The weather in Baltimore was perfect—a sharp contrast to the mud-soaked chaos of the Derby a few weeks earlier. And while no one sang “Run for the Roses,” I still found myself humming it—because honestly, what’s a springtime horse race without a little Dan Fogelberg in the background?
One horse in particular caught my attention—Gosger. He was the one I was pulling for. Not because he was flashy, but precisely because he wasn’t. At 20:1 odds, he was the forgotten one—overlooked and underestimated.
But what really made me root for him was his name. One of his owners, a woman named Donna Clarke, chose “Gosger” not for flair or branding, but in honor of a Facebook friend, Jim Gosger. A name I should have recognized—but didn’t.
I’ve been a Mets fan for as long as I can remember. The 1969 Miracle Mets are etched into my memory like sacred scripture—Seaver, Grote, Koosman, Swoboda. But Jim Gosger? Honestly, I had to look him up. He played in 39 games that year. I didn’t remember him—but Donna Clarke did.
And that horse—like his namesake, nearly forgotten—almost made history. He ran his heart out, finishing just a half-length behind the favorite.

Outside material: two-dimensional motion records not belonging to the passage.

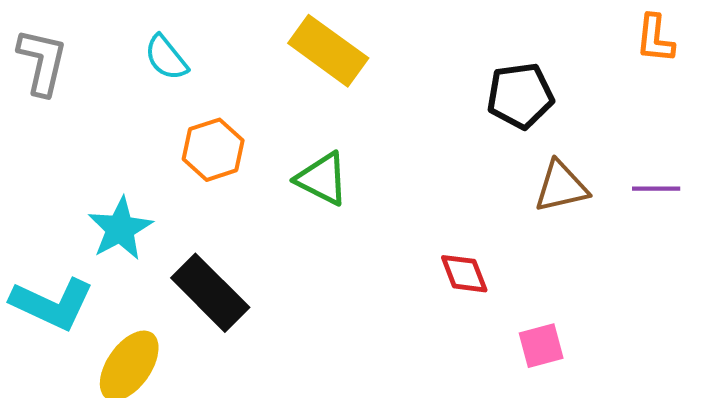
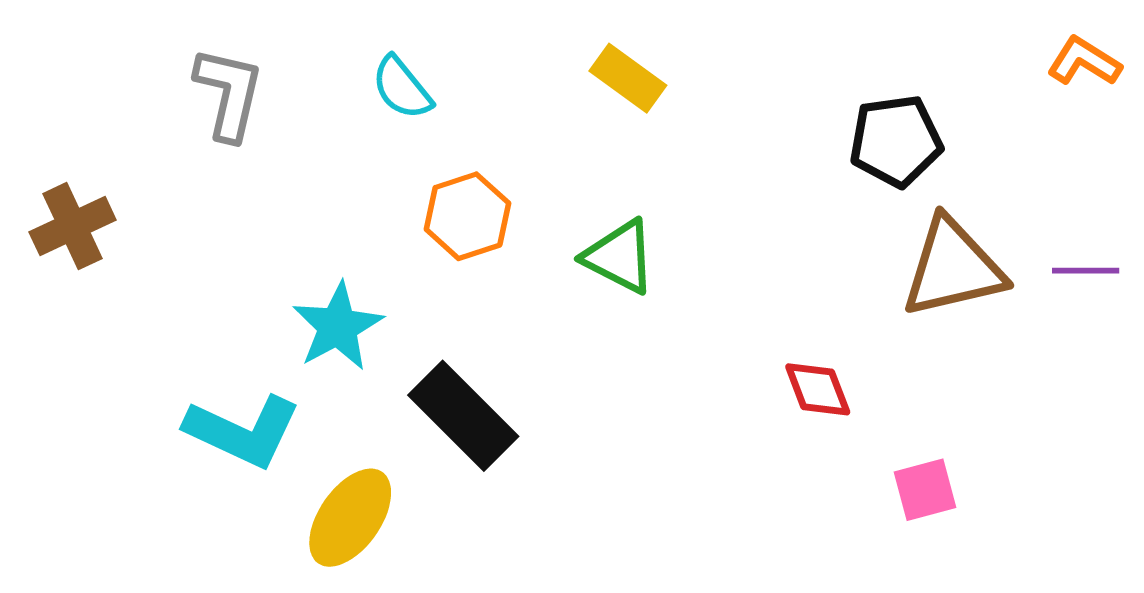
orange L-shape: (655, 39) -> (1084, 61), turned 116
yellow rectangle: (328, 51) -> (628, 78), size x0.7
brown triangle: (561, 187) -> (953, 268), size x1.4

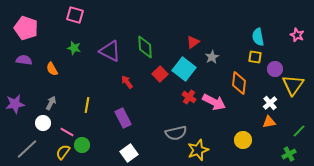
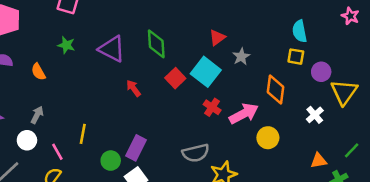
pink star: (297, 35) -> (350, 16), moved
pink arrow: (214, 102) -> (244, 114), turned -55
yellow line: (87, 105) -> (83, 134), moved
purple rectangle: (123, 118) -> (136, 148), moved, turned 54
orange triangle: (269, 122) -> (319, 161), moved
pink line: (67, 132) -> (57, 152), turned 32
yellow circle: (243, 140) -> (268, 138), moved
green circle: (82, 145) -> (111, 161), moved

It felt right that it happened at the Preakness—the middle child of the Triple Crown. Not the glamorous Derby with its roses and celebrities. Not the Belmont with its history-making potential. Just the Preakness: scrappy, quieter, easy to forget.

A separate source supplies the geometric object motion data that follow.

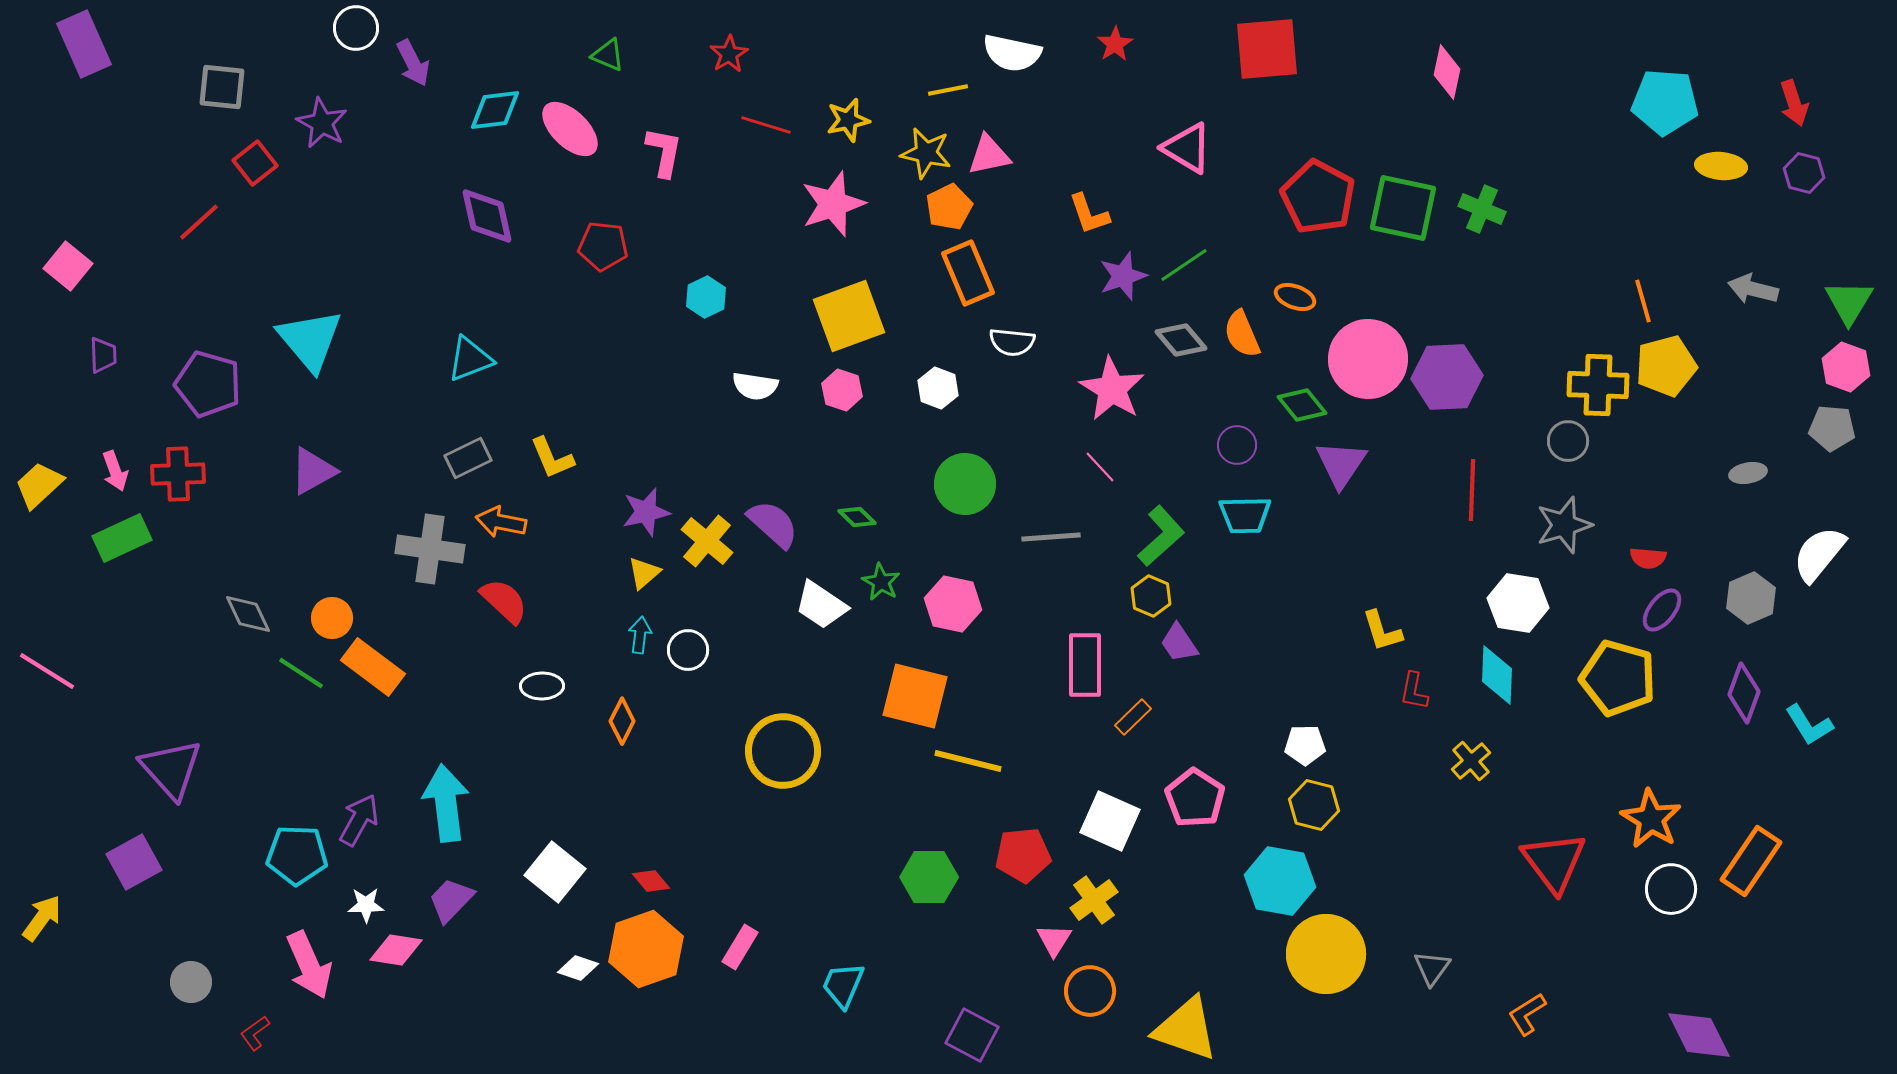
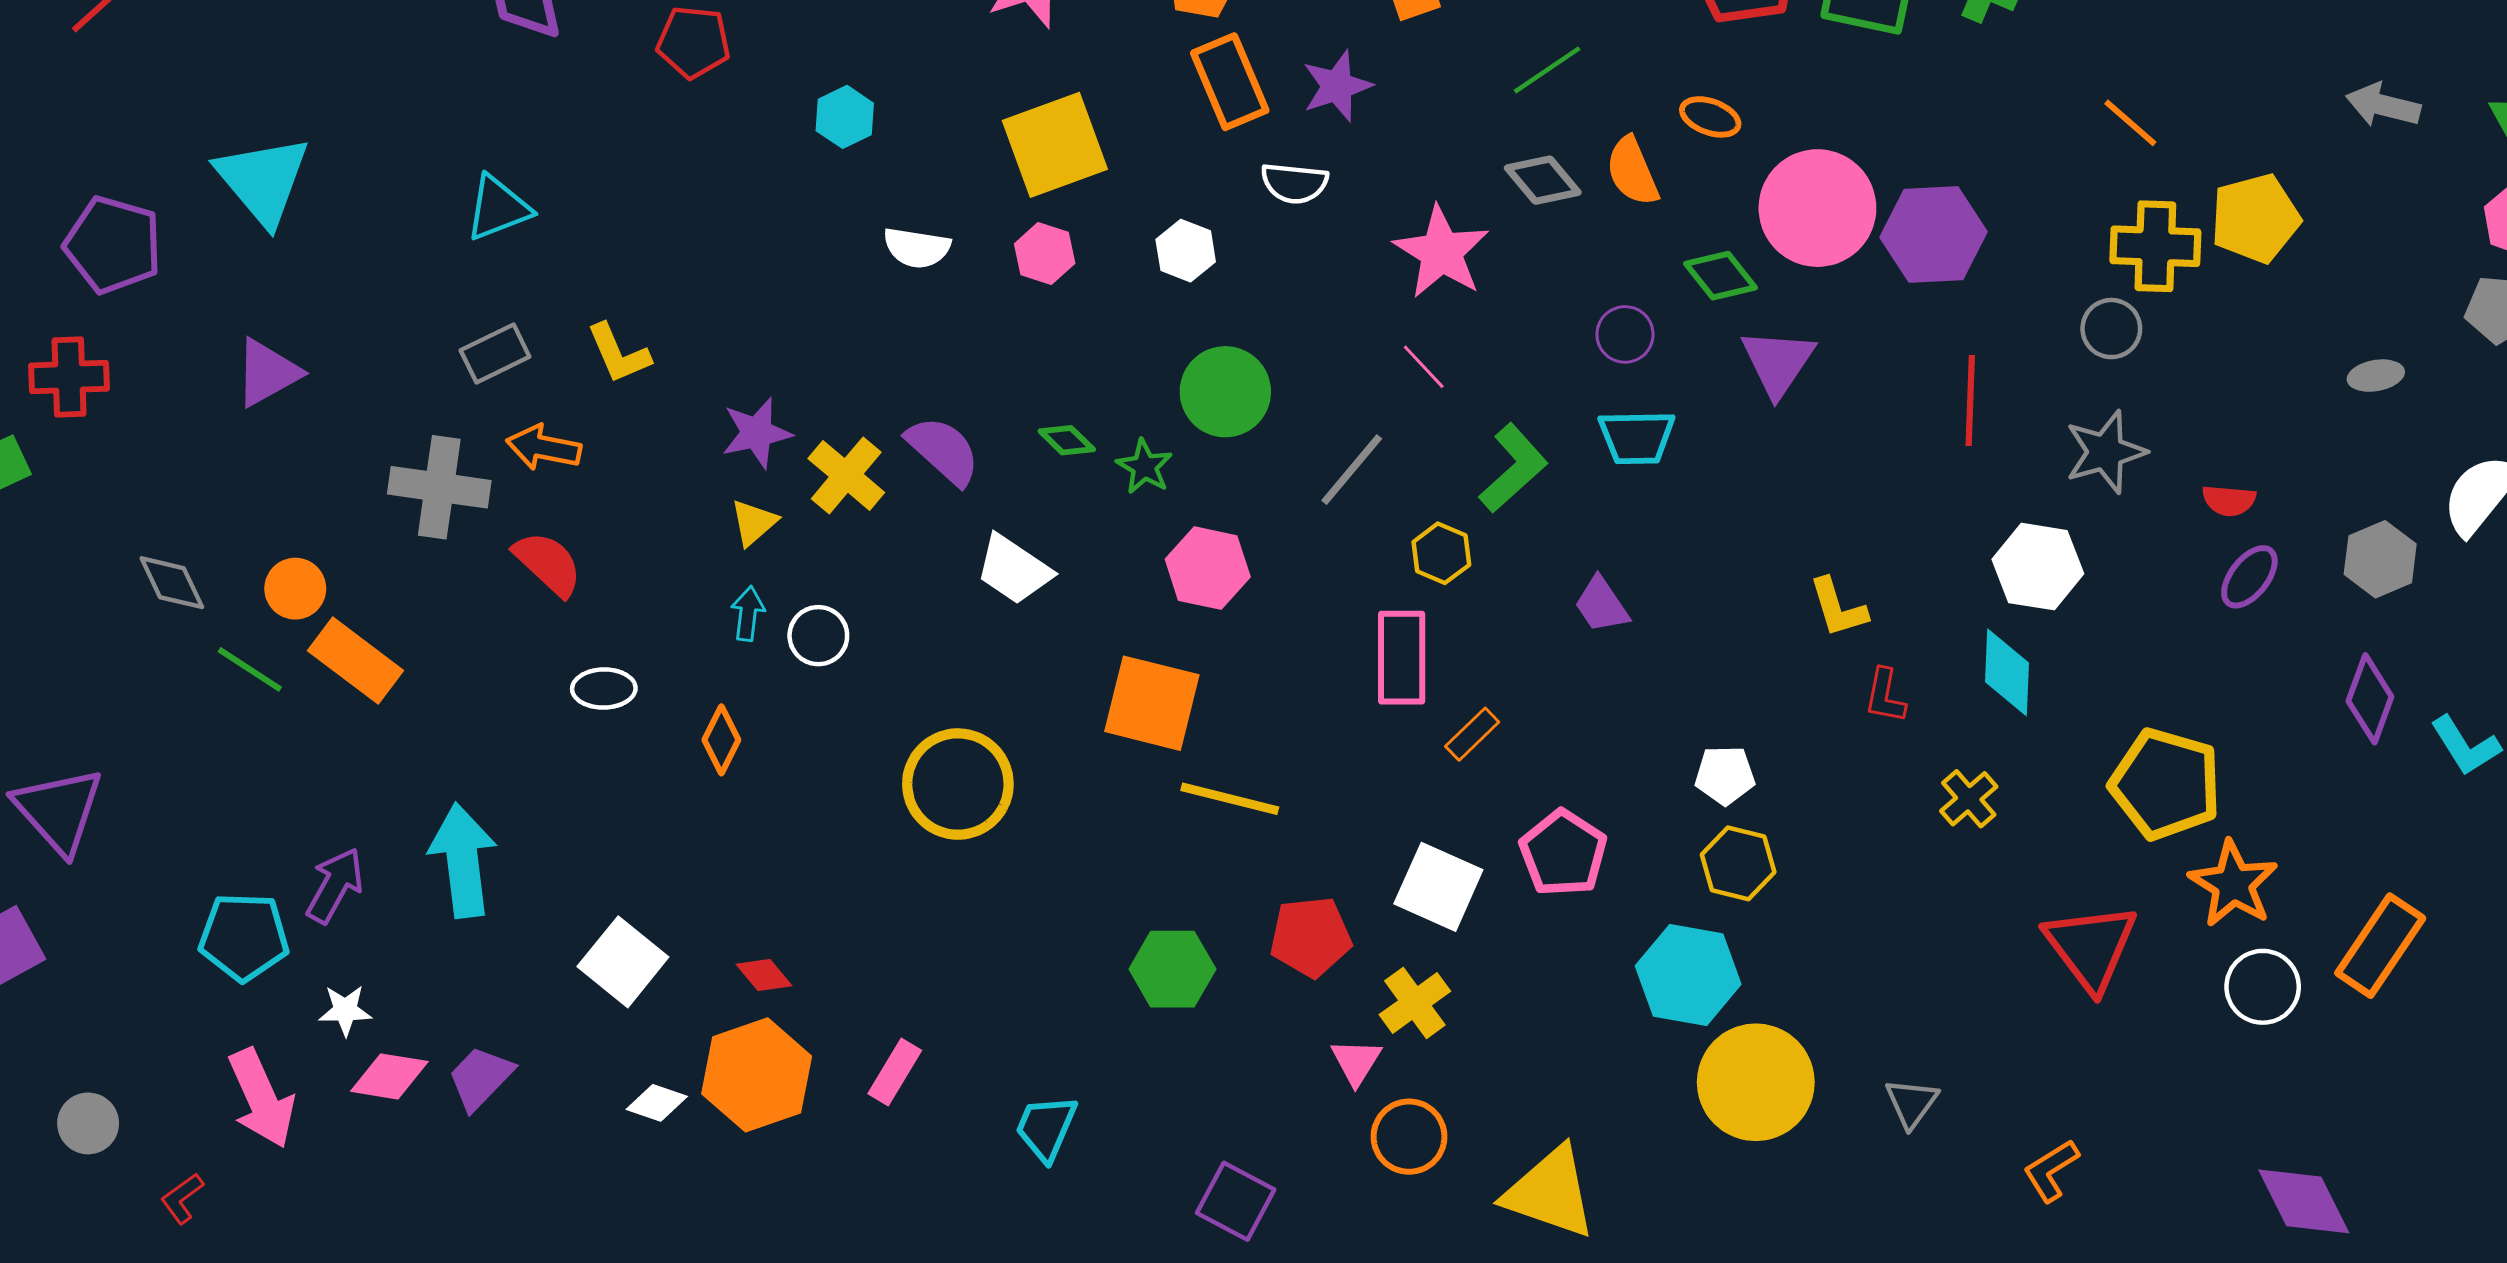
purple star: (1123, 276) -> (1337, 86), moved
orange line: (1643, 301) -> (2130, 123), moved, turned -33
gray line: (1051, 537) -> (1352, 470), turned -46
green star: (881, 582) -> (1145, 467), moved
yellow hexagon: (1151, 596) -> (1441, 553), moved
purple trapezoid: (1179, 643) -> (1601, 605), moved
yellow pentagon: (1618, 678) -> (2166, 784), moved
purple trapezoid: (451, 900) -> (480, 1078), moved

And to be honest, the whole story reminds me of my beloved Mets. The Yankees are more like Churchill Downs—steeped in legacy and pageantry. The Mets? They’re more like Pimlico. Gritty. Quirky. Prone to chaos. And yet, every so often, capable of something miraculous.

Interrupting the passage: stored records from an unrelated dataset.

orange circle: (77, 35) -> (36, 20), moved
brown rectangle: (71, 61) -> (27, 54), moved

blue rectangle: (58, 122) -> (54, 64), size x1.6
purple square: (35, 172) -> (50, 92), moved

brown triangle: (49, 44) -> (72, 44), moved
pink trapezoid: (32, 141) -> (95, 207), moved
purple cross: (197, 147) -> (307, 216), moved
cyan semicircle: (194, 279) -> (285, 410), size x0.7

You don’t root for the Mets because it’s fashionable. You root for them because they make you believe anything is possible. That the overlooked and underestimated still have a shot. That long shots can still run the race of their lives. And sometimes, even when they fall short, they remind you what heart looks like.
There’s something quietly beautiful about that. Because Gosger the horse didn’t run in the Derby. He didn’t get the spotlight. He just showed up at the Preakness—the middle space—and gave it everything he had.
And Gosger the Met? He wasn’t the star. He was one of the many in the background who helped hold the miracle together.
So, where’s the unlikely altar?
It’s in the choosing. In the small but defiant act of remembering someone who could have been forgotten. Donna Clarke didn’t pick a name to impress the crowd. She picked a name that mattered. And in doing so, she built an altar—not out of stone or stained glass, but out of memory and meaning.
Altars don’t always stand in cathedrals. Sometimes, they show up in a name, in a race, in a drink raised quietly on a Saturday afternoon. Sometimes, they run.